----- PROVIDED INFORMATION -----

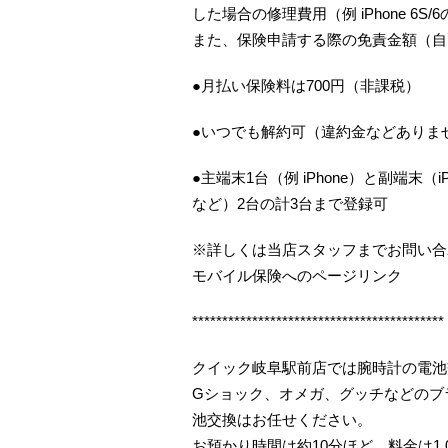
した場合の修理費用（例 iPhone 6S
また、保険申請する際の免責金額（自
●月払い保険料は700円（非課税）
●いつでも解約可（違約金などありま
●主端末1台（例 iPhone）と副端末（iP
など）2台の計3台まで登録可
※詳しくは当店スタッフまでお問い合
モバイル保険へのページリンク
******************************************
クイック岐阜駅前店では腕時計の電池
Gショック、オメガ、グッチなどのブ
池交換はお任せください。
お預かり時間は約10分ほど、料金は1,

-----
----- PROVIDED INFORMATION -----

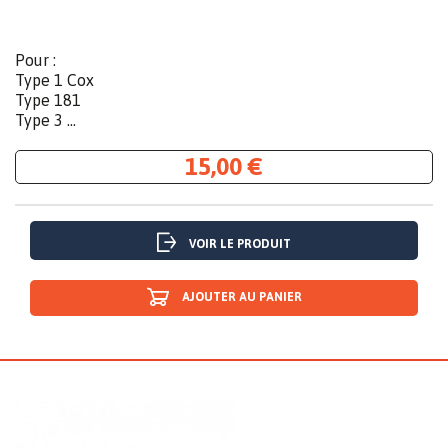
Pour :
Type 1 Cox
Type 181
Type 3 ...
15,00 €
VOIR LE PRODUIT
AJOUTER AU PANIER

-----
----- PROVIDED INFORMATION -----

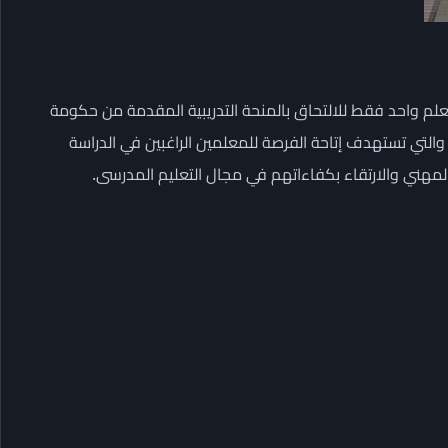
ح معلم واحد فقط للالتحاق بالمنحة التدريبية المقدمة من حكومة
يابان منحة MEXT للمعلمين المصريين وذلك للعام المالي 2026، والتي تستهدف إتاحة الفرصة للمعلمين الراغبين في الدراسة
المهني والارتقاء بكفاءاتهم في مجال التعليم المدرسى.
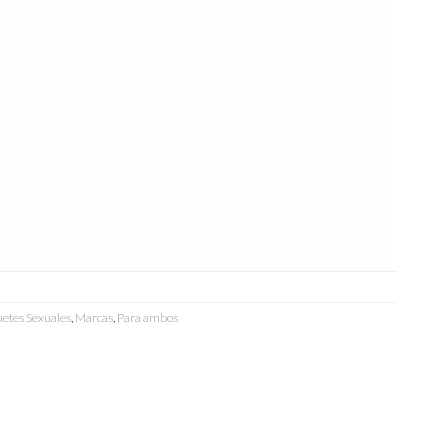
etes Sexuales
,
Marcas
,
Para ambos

-----

* GOAL OF THE EXERCISE *
Could you return exactly the stretch of the data above that starts at the line with "した場合の修理費用（例 iPhone 6S" and ends at the line with "池交換はお任せください。", both lines included?

* OUTPUT FOR THIS TASK *
した場合の修理費用（例 iPhone 6S
また、保険申請する際の免責金額（自
●月払い保険料は700円（非課税）
●いつでも解約可（違約金などありま
●主端末1台（例 iPhone）と副端末（iP
など）2台の計3台まで登録可
※詳しくは当店スタッフまでお問い合
モバイル保険へのページリンク
******************************************
クイック岐阜駅前店では腕時計の電池
Gショック、オメガ、グッチなどのブ
池交換はお任せください。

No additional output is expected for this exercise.